Abnormal guanine nucleotide regulatory protein in MVP dysautonomia: evidence from reconstitution of Gs.

We and others have used the term MVP dysautonomia for a particular subset of hyperadrenergic dysautonomia patients. The role of the stimulatory guanine nucleotide regulatory protein (Gs) in this dysautonomia was studied by cholate extraction of Gs from erythrocytes from 11 normal subjects and 14 symptomatic dysautonomic patients and reconstitution into cyc-S49 lymphoma membranes, which have normal receptor and adenylyl cyclase but lack Gs.

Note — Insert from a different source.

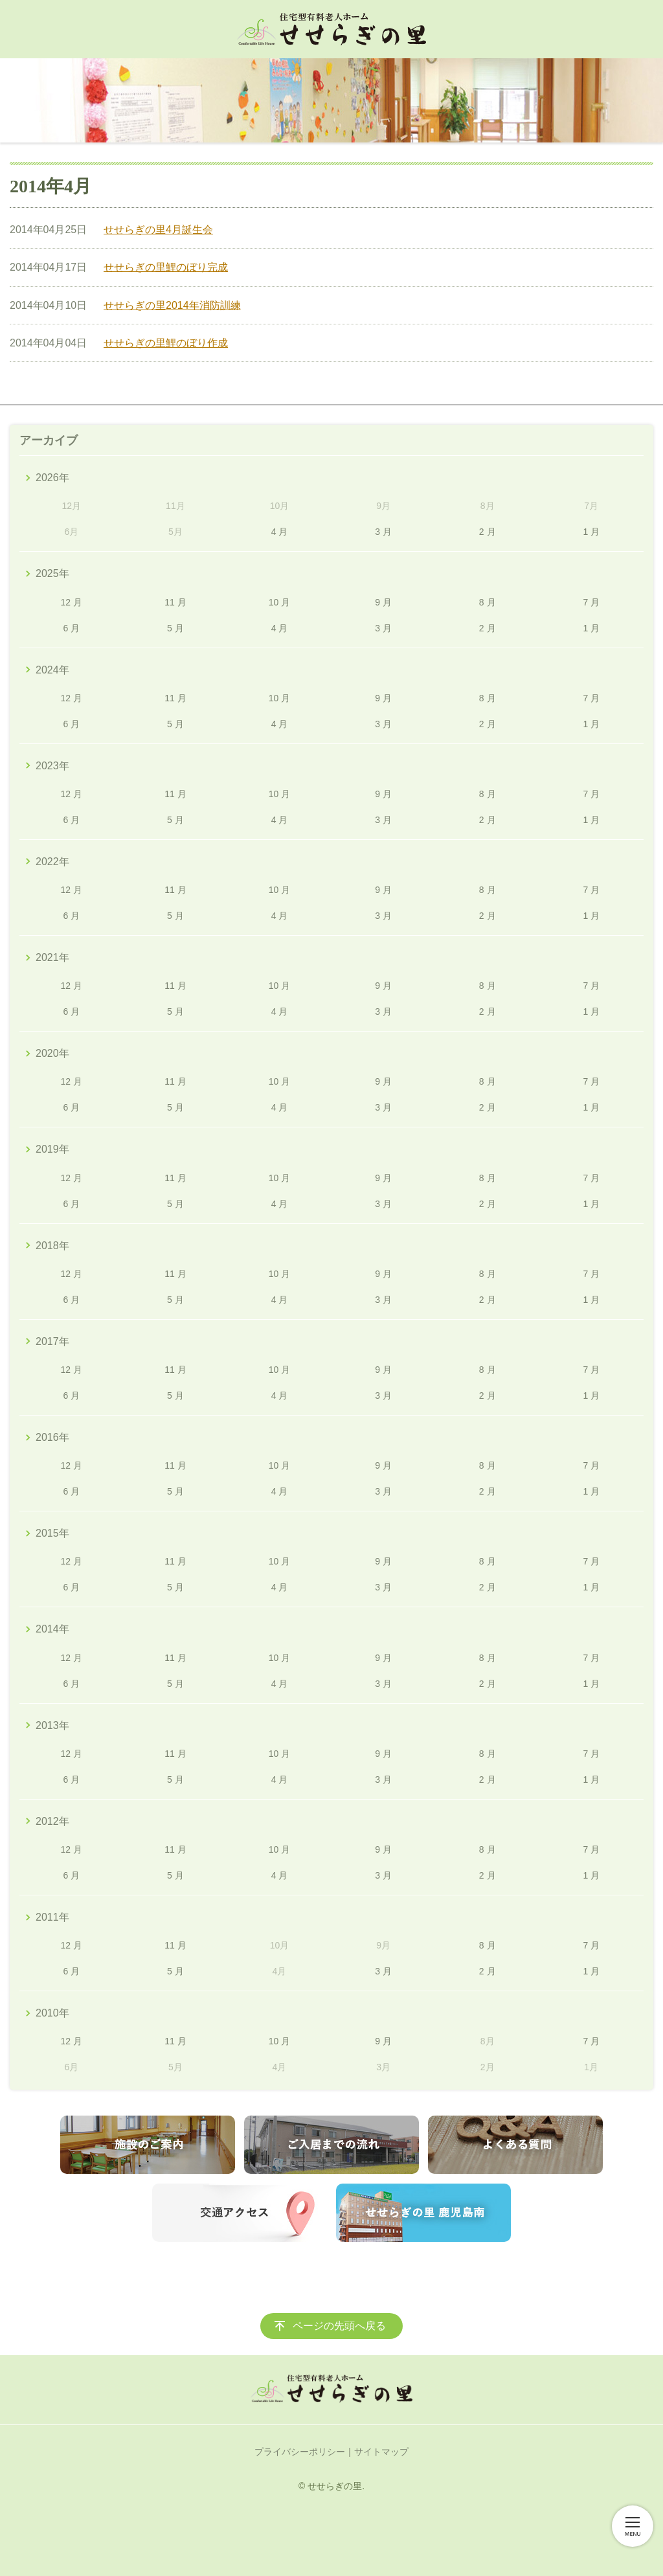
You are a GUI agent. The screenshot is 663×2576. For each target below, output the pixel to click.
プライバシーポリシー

Isoproterenol-stimulated adenylyl cyclase activity in the dysautonomia group was increased compared to that in controls [3.66 +/- 0.20 (mean +/- SE; n = 14) vs. 2.87 +/- 0.14 (n = 11) U cyc- reconstituted activity/mg erythrocyte protein; P less than 0.05]. beta-Adrenergic receptor high affinity state formation was greatest in the severely symptomatic group [KL/KH: severe symptoms, 130 +/- 48 (n = 6); mild symptoms, 33 +/- 7 (n = 7); control, 27 +/- 6 (n = 11); severe dysautonomia distinct, P less than 0.017]. Sodium dodecyl sulfate-polyacrylamide gels of cholera toxin-dependent ADP-ribosylated G-proteins yielded no gross distinction between severely symptomatic and control groups. This subset of hyperadrenergic dysautonomia patients, thus, has supercoupled beta 2-adrenergic receptors (increase in both agonist binding and cyclase activation) conferred by an abnormal Gs, whose effects on agonist binding reflect the severity of illness.